China's exports in August totalled 139.3 billion dollars, growing 34.4 per cent year-on-year but at a slower rate than July, when they rose 38.1per cent to a monthly record high of 145.52 billion dollars.
Imports meanwhile picked up pace in August, growing a larger-than-expected 35.2 per cent to 119.27 billion dollars, suggesting the slowdown in the Chinese economy is not as severe as some had feared...
Property price appreciation has also slowed.
House prices in 70 major cities rose 9.3 per cent year-on-year in August, the National Bureau of Statistics said Friday, from 10.3 per cent in July.
However, reports on Saturday show that on the whole, the Chinese economy remains hot. From Bloomberg:
China’s industrial output rose at a faster pace than analysts estimated in August, signaling that the world’s third-biggest economy is maintaining momentum as growth moderates.
Production gained 13.9 percent from a year earlier, more than that 13 percent median estimate of 29 economists, a statistics bureau report showed in Beijing today. Consumer prices jumped 3.5 percent, the most in 22 months, as food costs climbed. Retail sales increased 18.4 percent...

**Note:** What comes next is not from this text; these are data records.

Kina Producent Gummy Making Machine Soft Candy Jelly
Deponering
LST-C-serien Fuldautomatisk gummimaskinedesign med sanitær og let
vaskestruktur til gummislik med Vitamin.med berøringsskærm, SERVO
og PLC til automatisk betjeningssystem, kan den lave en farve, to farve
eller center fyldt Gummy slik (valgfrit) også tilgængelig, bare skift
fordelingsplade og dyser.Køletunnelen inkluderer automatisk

Urban fixed-asset investment grew 24.8 percent in the first eight months of 2010 from a year earlier, the statistics bureau said today. That compared with a 24.9 percent gain for January- through-July. Producer price inflation slowed to an annual 4.3 percent pace from 4.8 percent...

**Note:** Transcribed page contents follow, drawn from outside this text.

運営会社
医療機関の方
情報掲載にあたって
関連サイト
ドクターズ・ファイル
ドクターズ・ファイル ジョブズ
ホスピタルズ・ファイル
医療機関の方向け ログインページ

In a separate statement, the central bank reported August new loans of 545.2 billion yuan ($80 billion) and a 19.2 percent increase in M2, the broadest measure of money supply. Both numbers were above economists’ estimates. The rebound in M2 growth was the first in nine months.
The latest reports suggest that Chinese authorities could tighten policy further.
Australia and New Zealand Banking Group Ltd. said today that China should gradually “normalize” interest rates, initially raising the deposit rate. Credit Suisse AG economist Tao Dong said that while he favors higher rates, policy makers may make no “imminent” move, preferring to support growth.
Policy-makers will be aware that despite its breakneck growth rate, China may have a large unemployment problem. From AFP/CNA:
With more than one billion workers in China, the world's most populous nation is facing a huge unemployment problem as only 780 million labourers are employed, the government said Friday.
The numbers included in China's "white paper" on the nation's human resources, released on Friday, suggested that around 22 per cent of China's labour force is without jobs.